Abstract
Background
Inorganic arsenic [As(III)] and hexavalent chromium [Cr(VI)] can potentially affect metabolic functions. These heavy metal(s)/metalloids can also affect the gut microbial architecture which affects metabolic health. Here, we assessed the effects of short-term exposure of As(III) and Cr(VI) on key transcription factors in adipose tissues and on selected gut microbial abundances to understand the possible modulatory role of these toxicants on host metabolic health.
Methods and results
qRT-PCR based relative bacterial abundance studies in cecal samples, gene expression analysis for gut wall integrity in ileum and colon and adipogenesis, lipolysis, and thermogenic genes in gonadal white and brown adipose tissue (gWAT and BAT), along with tissue oxidative stress parameters have been performed. As(III) and Cr(VI) exposure reduced beneficial Lactobacilli, Bifidobacteria, Akkermansia, Lachenospiraceae, Fecalibacterium, Eubacterium, and clostridium coccoid group while increasing lipopolysaccharides producing Enterobacteriaceae abundances.
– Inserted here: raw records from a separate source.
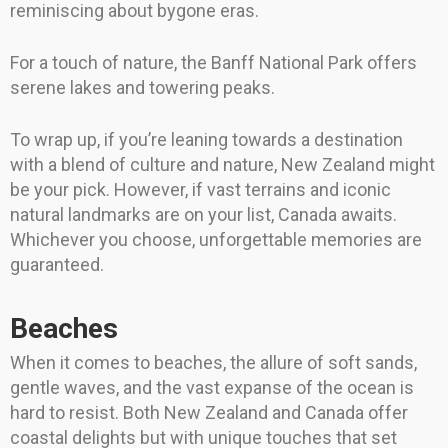
reminiscing about bygone eras.
For a touch of nature, the Banff National Park offers
serene lakes and towering peaks.
To wrap up, if you’re leaning towards a destination
with a blend of culture and nature, New Zealand might
be your pick. However, if vast terrains and iconic
natural landmarks are on your list, Canada awaits.
Whichever you choose, unforgettable memories are
guaranteed.
Beaches
When it comes to beaches, the allure of soft sands,
gentle waves, and the vast expanse of the ocean is
hard to resist. Both New Zealand and Canada offer
coastal delights but with unique touches that set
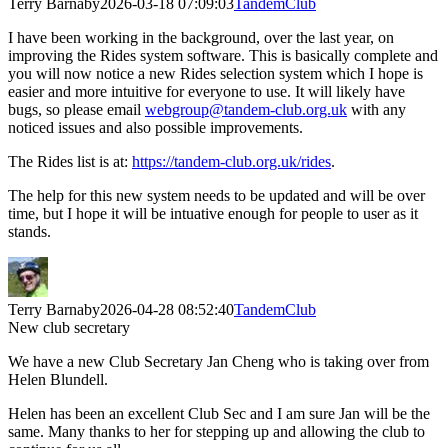
Terry Barnaby
2026-03-18 07:09:03
TandemClub
I have been working in the background, over the last year, on
improving the Rides system software. This is basically complete and
you will now notice a new Rides selection system which I hope is
easier and more intuitive for everyone to use. It will likely have
bugs, so please email
webgroup@tandem-club.org.uk
with any
noticed issues and also possible improvements.
The Rides list is at:
https://tandem-club.org.uk/rides
.
The help for this new system needs to be updated and will be over
time, but I hope it will be intuative enough for people to user as it
stands.
Terry Barnaby
2026-04-28 08:52:40
TandemClub
New club secretary
We have a new Club Secretary Jan Cheng who is taking over from
Helen Blundell.
Helen has been an excellent Club Sec and I am sure Jan will be the
same. Many thanks to her for stepping up and allowing the club to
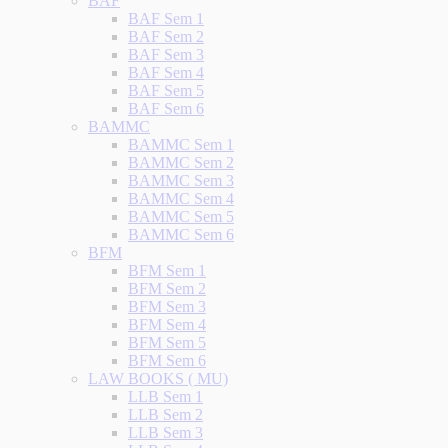
BAF
BAF Sem 1
BAF Sem 2
BAF Sem 3
BAF Sem 4
BAF Sem 5
BAF Sem 6
BAMMC
BAMMC Sem 1
BAMMC Sem 2
BAMMC Sem 3
BAMMC Sem 4
BAMMC Sem 5
BAMMC Sem 6
BFM
BFM Sem 1
BFM Sem 2
BFM Sem 3
BFM Sem 4
BFM Sem 5
BFM Sem 6
LAW BOOKS ( MU)
LLB Sem 1
LLB Sem 2
LLB Sem 3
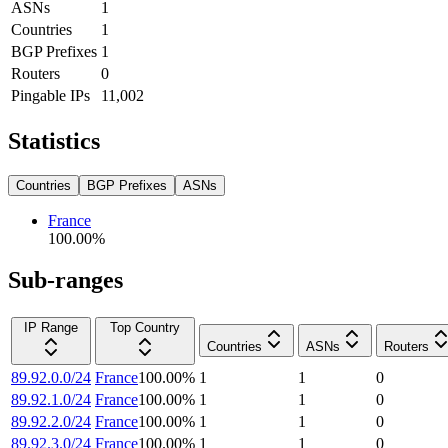
ASNs
1
Countries
1
BGP Prefixes
1
Routers
0
Pingable IPs
11,002
Statistics
Countries
BGP Prefixes
ASNs
France
100.00
%
Sub-ranges
IP Range
Top Country
Countries
ASNs
Routers
89.92.0.0/24
France
100.00
%
1
1
0
89.92.1.0/24
France
100.00
%
1
1
0
89.92.2.0/24
France
100.00
%
1
1
0
89.92.3.0/24
France
100.00
%
1
1
0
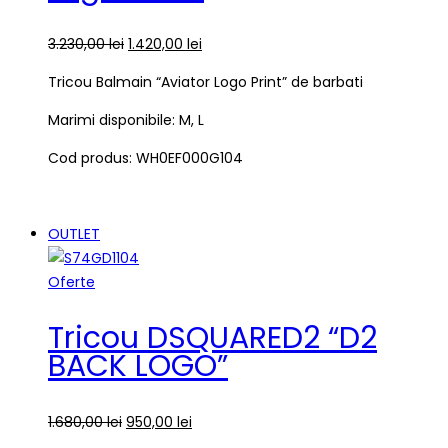
3.230,00
lei
1.420,00
lei
Tricou Balmain “Aviator Logo Print” de barbati
Marimi disponibile: M, L
Cod produs: WH0EF000G104
OUTLET
Oferte
Tricou DSQUARED2 “D2
BACK LOGO”
1.680,00
lei
950,00
lei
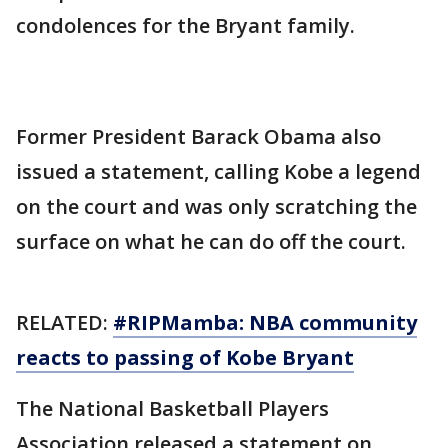
condolences for the Bryant family.
Former President Barack Obama also
issued a statement, calling Kobe a legend
on the court and was only scratching the
surface on what he can do off the court.
RELATED:
#RIPMamba: NBA community
reacts to passing of Kobe Bryant
The National Basketball Players
Association released a statement on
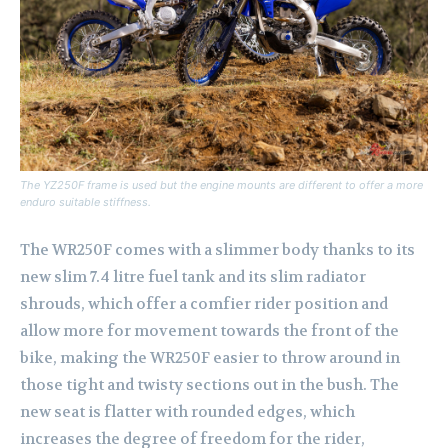
The YZ250F frame is used but the engine mounts are different to offer a more
enduro suitable stiffness.
The WR250F comes with a slimmer body thanks to its
new slim 7.4 litre fuel tank and its slim radiator
shrouds, which offer a comfier rider position and
allow more for movement towards the front of the
bike, making the WR250F easier to throw around in
those tight and twisty sections out in the bush. The
new seat is flatter with rounded edges, which
increases the degree of freedom for the rider,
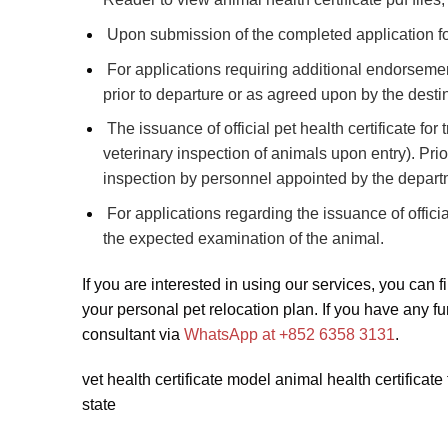
Upon submission of the completed application fo
For applications requiring additional endorsement
prior to departure or as agreed upon by the destin
The issuance of official pet health certificate for 
veterinary inspection of animals upon entry). Prior
inspection by personnel appointed by the depart
For applications regarding the issuance of offici
the expected examination of the animal.
If you are interested in using our services, you can fi
your personal pet relocation plan. If you have any fu
consultant via
WhatsApp at +852 6358 3131
.
vet health certificate model animal health certific
state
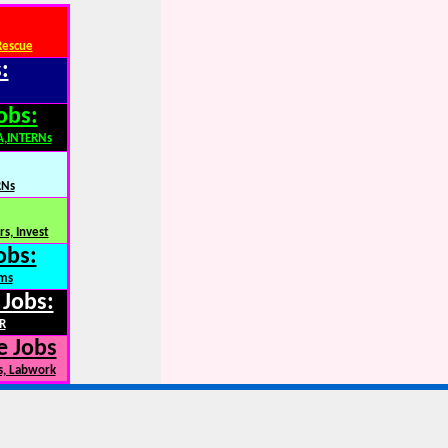
Rescue
:
obs:
A,INTERNs
RNs
s, Invest
obs:
rms
 Jobs:
R
e Jobs
s, Labwork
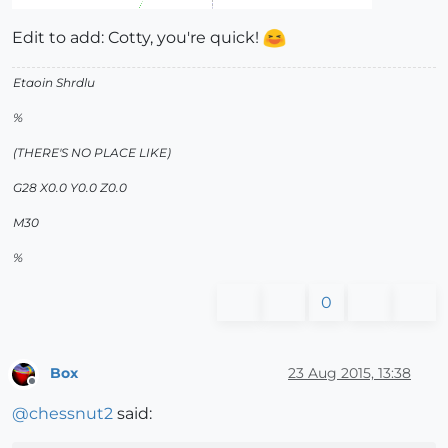
Edit to add: Cotty, you're quick!
Etaoin Shrdlu
%
(THERE'S NO PLACE LIKE)
G28 X0.0 Y0.0 Z0.0
M30
%
0
Box
23 Aug 2015, 13:38
Offline
@
chessnut2
said:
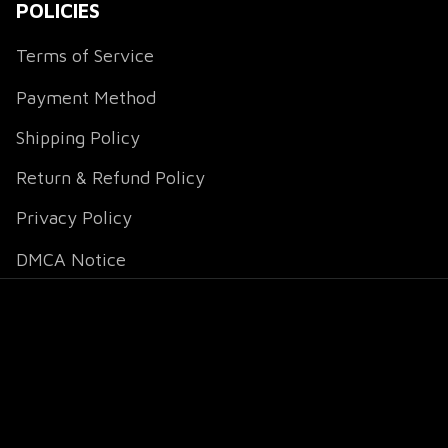
POLICIES
Terms of Service
Payment Method
Shipping Policy
Return & Refund Policy
Privacy Policy
DMCA Notice
DMCA Report
| English (EN) | USD
© 2026 
Fox Jersey
.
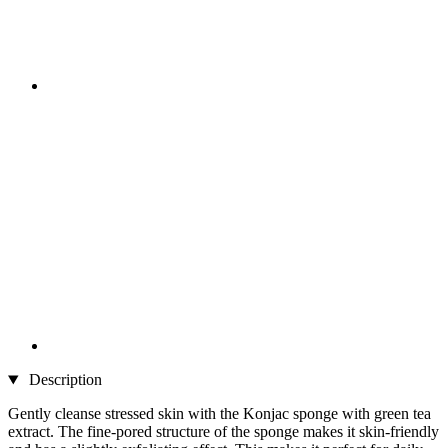
Description
Gently cleanse stressed skin with the Konjac sponge with green tea
extract. The fine-pored structure of the sponge makes it skin-friendly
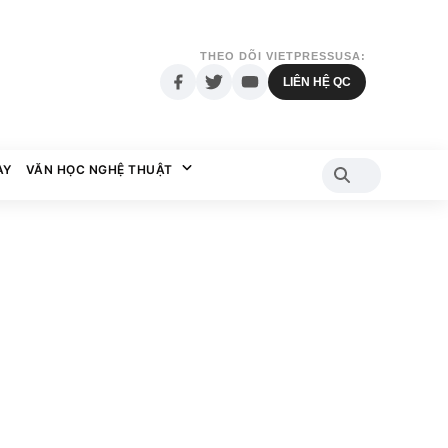
THEO DÕI VIETPRESSUSA:
LIÊN HỆ QC
AY
VĂN HỌC NGHỆ THUẬT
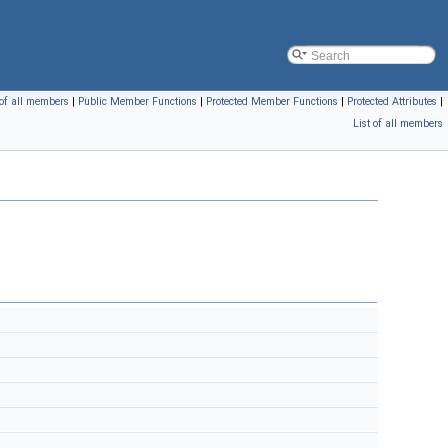
 of all members
|
Public Member Functions
|
Protected Member Functions
|
Protected Attributes
|
List of all members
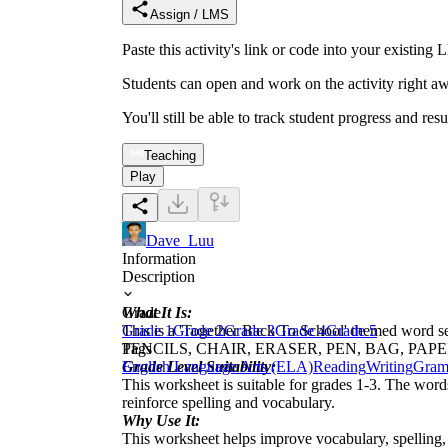
Assign / LMS
Paste this activity's link or code into your exist
Students can open and work on the activity right aw
You'll still be able to track student progress and res
Teaching
Play
Dave_Luu
Information
Description
What It Is:
Grade
This is a 'Together Back To School' themed word
Grade 1
Grade 2
Grade 3
Grade 4
Grade 5
PENCILS, CHAIR, ERASER, PEN, BAG, PAPER, B
Tags
Grade Level Suitability:
English Language Arts (ELA)
Reading
Writing
Gram
This worksheet is suitable for grades 1-3. The word
reinforce spelling and vocabulary.
Why Use It:
This worksheet helps improve vocabulary, spelling, 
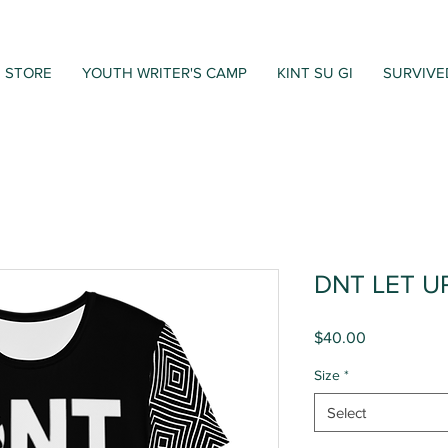
STORE
YOUTH WRITER'S CAMP
KINT SU GI
SURVIVE
DNT LET U
Price
$40.00
Size
*
Select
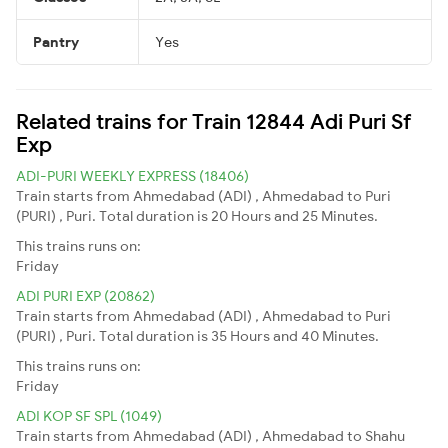
Pantry
Yes
Related trains for Train 12844 Adi Puri Sf
Exp
ADI-PURI WEEKLY EXPRESS (18406)
Train starts from Ahmedabad (ADI) , Ahmedabad to Puri
(PURI) , Puri. Total duration is 20 Hours and 25 Minutes.
This trains runs on:
Friday
ADI PURI EXP (20862)
Train starts from Ahmedabad (ADI) , Ahmedabad to Puri
(PURI) , Puri. Total duration is 35 Hours and 40 Minutes.
This trains runs on:
Friday
ADI KOP SF SPL (1049)
Train starts from Ahmedabad (ADI) , Ahmedabad to Shahu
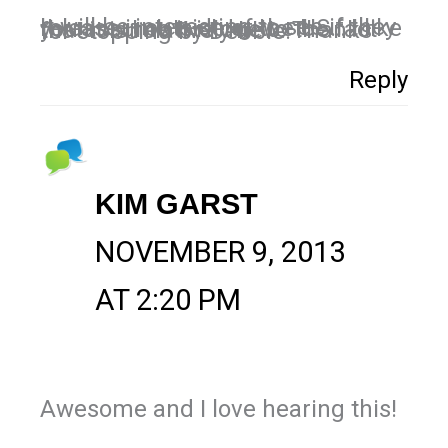
It will be interesting to see if they release it outside of the US… I like you assume it is due to the fact that it is relatively new. Thanks for stopping by Debbie!
Reply
KIM GARST
NOVEMBER 9, 2013
AT 2:20 PM
Awesome and I love hearing this!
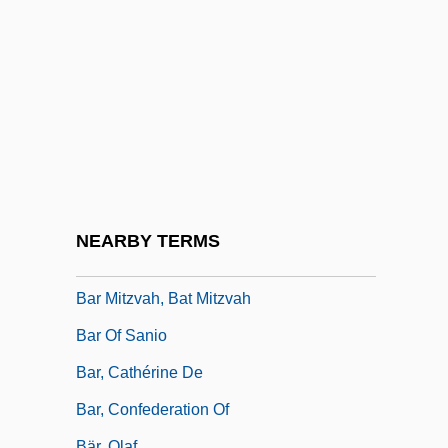
Bar Hedya
Bar Hopping
Bar Kappara
Bar Kochba Association
Bar Kokba, Simon
Bar Kokhba
Bar Kokhba, Simon (Bar Cocheba)
NEARBY TERMS
Bar Mitzvah And Bat Mitzvah
Bar Mitzvah, Bat Mitzvah
Bar Of Sanio
Bar, Cathérine De
Bar, Confederation Of
Bär, Olaf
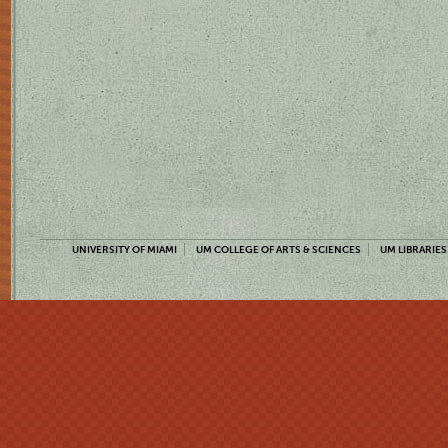
UNIVERSITY OF MIAMI
UM COLLEGE OF ARTS & SCIENCES
UM LIBRARIES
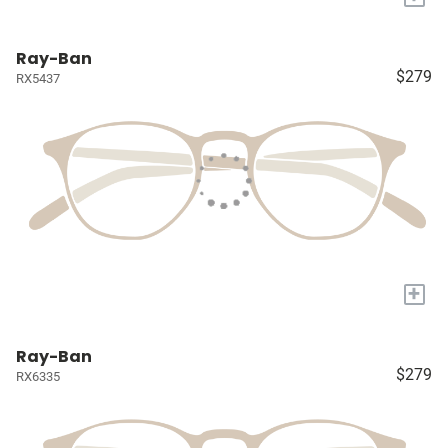
Ray-Ban
$279
RX5437
+
Ray-Ban
$279
RX6335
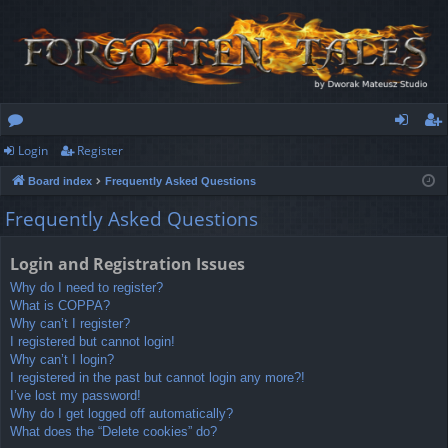
Login
Register
or
og
eg
Board index
Frequently Asked Questions
u
in
ist
Frequently Asked Questions
m
er
s
Login and Registration Issues
Why do I need to register?
What is COPPA?
Why can’t I register?
I registered but cannot login!
Why can’t I login?
I registered in the past but cannot login any more?!
I’ve lost my password!
Why do I get logged off automatically?
What does the “Delete cookies” do?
It also impaired structural features and expression of key tight junction and mucin production genes in ileum and colon (Cld-2, Cld-4, ZO-1, ZO-2, MUC-2 and − 4). In gWAT it inhibited adipogenesis (PPARγ, FASN, SREBP1a), lipolysis (HSL, ACOX-1), and thermogenesis (UCP-1, PGC1a, PRDM-16, PPARa) related genes expression, whereas in BAT, it enhanced adipogenesis and reduced thermogenesis. These exposures also reduces the endogenous antioxidants levels in these tissues and promote pro-inflammatory cytokines genes expression (TLRs, IL-6, MCP-1). The combinatorial exposure appears to have more deleterious effects.
Conclusion
These effects of As(III) and Cr(VI) may not directly be linked to their known toxicological effects, instead, more intriguing crosstalk with gut microbial ecosystem hold the key.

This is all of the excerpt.